Try it
Every line containing "RECRUTEMENT" should be identified and copied from the data below.

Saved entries

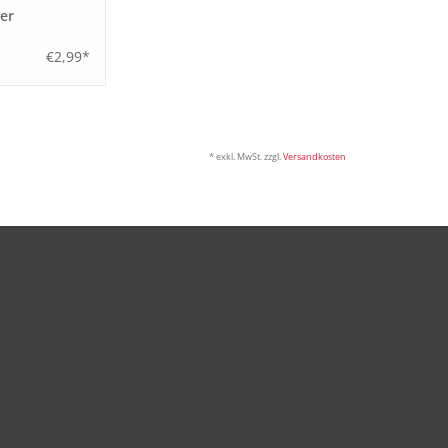
er
€2,99*
* exkl. MwSt. zzgl.
Versandkosten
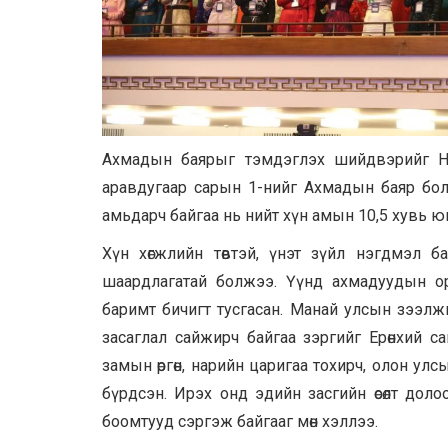
Ахмадын баярыг тэмдэглэх шийдвэрийг НҮ
аравдугаар сарын 1-нийг Ахмадын баяр бол
амьдарч байгаа нь нийт хүн амын 10,5 хувь ю
Хүн хөгжлийн төвтэй, үнэт зүйл нэгдмэл ба
шаардлагатай болжээ. Үүнд ахмадуудын о
баримт бичигт тусгасан. Манай улсын зээлжи
засаглал сайжирч байгаа зэргийг Ерөнхий с
замын өргөн, нарийн царигаа тохирч, олон ул
бүрдсэн. Ирэх онд эдийн засгийн өсөлт дол
боомтууд сэргэж байгааг мөн хэллээ.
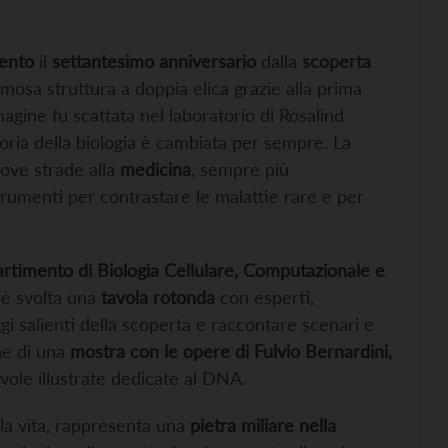
ento
il
settantesimo anniversario
dalla
scoperta
famosa struttura a doppia elica grazie alla prima
magine fu scattata nel laboratorio di Rosalind
storia della biologia è cambiata per sempre. La
ove strade alla
medicina
, sempre più
trumenti per contrastare le malattie rare e per
.
rtimento di Biologia Cellulare, Computazionale e
i è svolta una
tavola rotonda
con esperti,
ggi salienti della scoperta e raccontare scenari e
one di una
mostra con le opere di Fulvio Bernardini,
vole illustrate dedicate al DNA.
lla vita, rappresenta una
pietra miliare nella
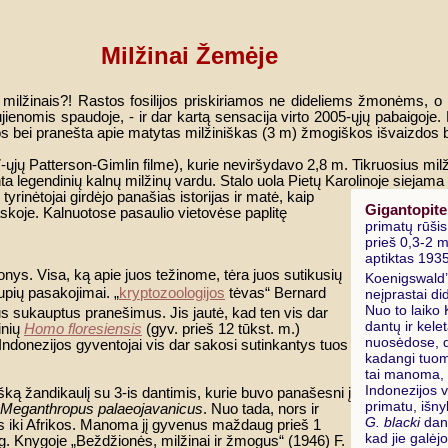
Milžinai Žemėje
milžinais?! Rastos fosilijos priskiriamos ne dideliems žmonėms, 
jienomis spaudoje, - ir dar kartą sensacija virto 2005-ųjų pabaigoje.
bei pranešta apie matytas milžiniškas (3 m) žmogiškos išvaizdos 
7-ųjų Patterson-Gimlin filme), kurie neviršydavo 2,8 m. Tikruosius mil
nta legendinių kalnų milžinų vardu. Stalo uola Pietų Karolinoje siejam
rinėtojai girdėjo panašias istorijas ir matė, kaip
Gigantopit
askoje. Kalnuotose pasaulio vietovėse paplitę
primatų rūšis,
prieš 0,3-2 
aptiktas 193
onys. Visa, ką apie juos težinome, tėra juos sutikusių
Koenigswald
rupių pasakojimai. „
kryptozoologijos
tėvas“ Bernard
neįprastai di
Nuo to laiko 
us sukauptus pranešimus. Jis jautė, kad ten vis dar
dantų ir kele
inių
Homo floresiensis
(gyv. prieš 12 tūkst. m.)
nuosėdose, d
i Indonezijos gyventojai vis dar sakosi sutinkantys tuos
kadangi tuome
tai manoma,
Indonezijos 
šką žandikaulį su 3-is dantimis, kurie buvo panašesni į
primatu, išny
Meganthropus palaeojavanicus
. Nuo tada, nors ir
G. blacki
dant
ijos iki Afrikos. Manoma jį gyvenus maždaug prieš 1
kad jie galėj
g. Knygoje „Beždžionės, milžinai ir žmogus“ (1946) F.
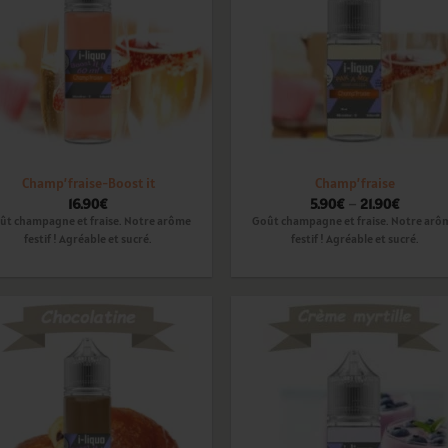
Champ’fraise-Boost it
Champ’fraise
16.90
€
5.90
€
–
21.90
€
ût champagne et fraise. Notre arôme
Goût champagne et fraise. Notre arô
festif ! Agréable et sucré.
festif ! Agréable et sucré.
Ajouter
Ajou
à la
à l
wishlist
wishl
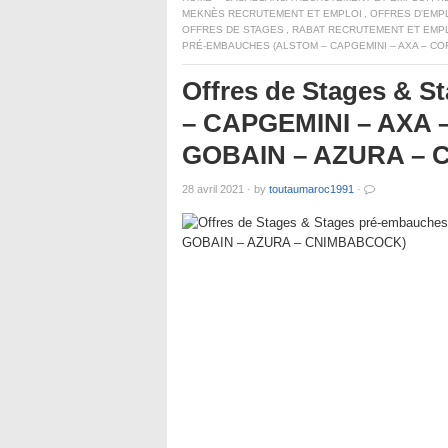
MEKNÈS RECRUTEMENT ET EMPLOI
,
OFFRES D'EMP
OFFRES DE STAGES
,
RABAT RECRUTEMENT ET EMP
PRÉ-EMBAUCHES (ALSTOM – CAPGEMINI – AXA – COF
Offres de Stages & 
– CAPGEMINI – AXA 
GOBAIN – AZURA –
28 avril 2021
·
by
toutaumaroc1991
·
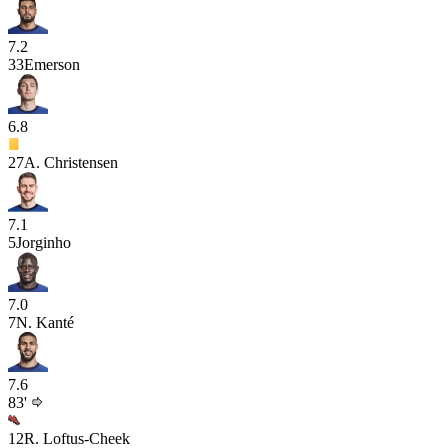
7.2
33
Emerson
6.8
27
A. Christensen
7.1
5
Jorginho
7.0
7
N. Kanté
7.6
83'
12
R. Loftus-Cheek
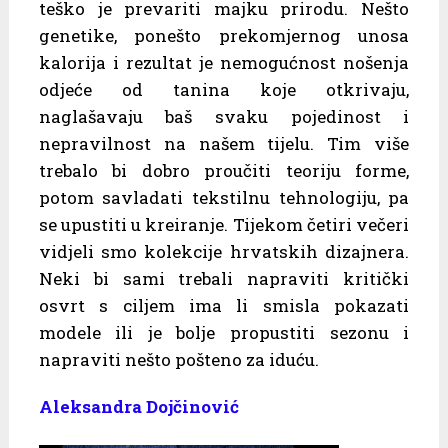
teško je prevariti majku prirodu. Nešto
genetike, ponešto prekomjernog unosa
kalorija i rezultat je nemogućnost nošenja
odjeće od tanina koje otkrivaju,
naglašavaju baš svaku pojedinost i
nepravilnost na našem tijelu. Tim više
trebalo bi dobro proučiti teoriju forme,
potom savladati tekstilnu tehnologiju, pa
se upustiti u kreiranje. Tijekom četiri večeri
vidjeli smo kolekcije hrvatskih dizajnera.
Neki bi sami trebali napraviti kritički
osvrt s ciljem ima li smisla pokazati
modele ili je bolje propustiti sezonu i
napraviti nešto pošteno za iduću.
Aleksandra Dojčinović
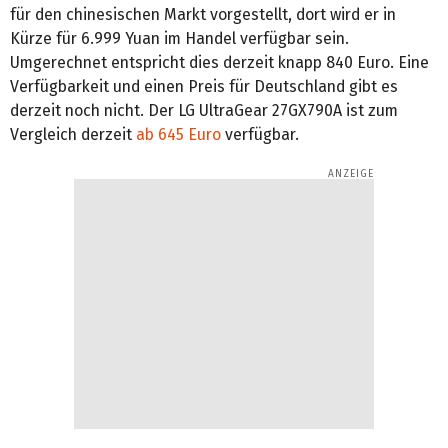
für den chinesischen Markt vorgestellt, dort wird er in
Kürze für 6.999 Yuan im Handel verfügbar sein.
Umgerechnet entspricht dies derzeit knapp 840 Euro. Eine
Verfügbarkeit und einen Preis für Deutschland gibt es
derzeit noch nicht. Der LG UltraGear 27GX790A ist zum
Vergleich derzeit
ab 645 Euro
verfügbar.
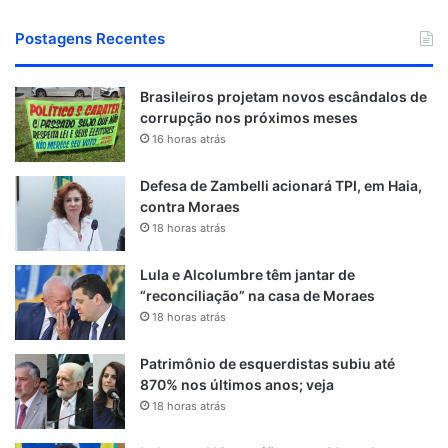
Postagens Recentes
Brasileiros projetam novos escândalos de
corrupção nos próximos meses
16 horas atrás
Defesa de Zambelli acionará TPI, em Haia,
contra Moraes
18 horas atrás
Lula e Alcolumbre têm jantar de
“reconciliação” na casa de Moraes
18 horas atrás
Patrimônio de esquerdistas subiu até
870% nos últimos anos; veja
18 horas atrás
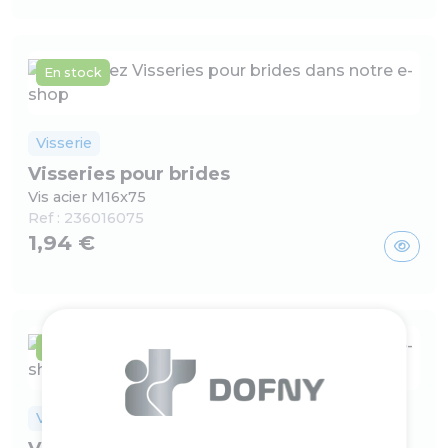
En stock
Visserie
Visseries pour brides
Vis acier M16x75
Ref :
236016075
1,94 €
En stock
Visserie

Answer section
MEKNÈS RECRUTEMENT ET EMPLOI
RABAT RECRUTEMENT ET EMP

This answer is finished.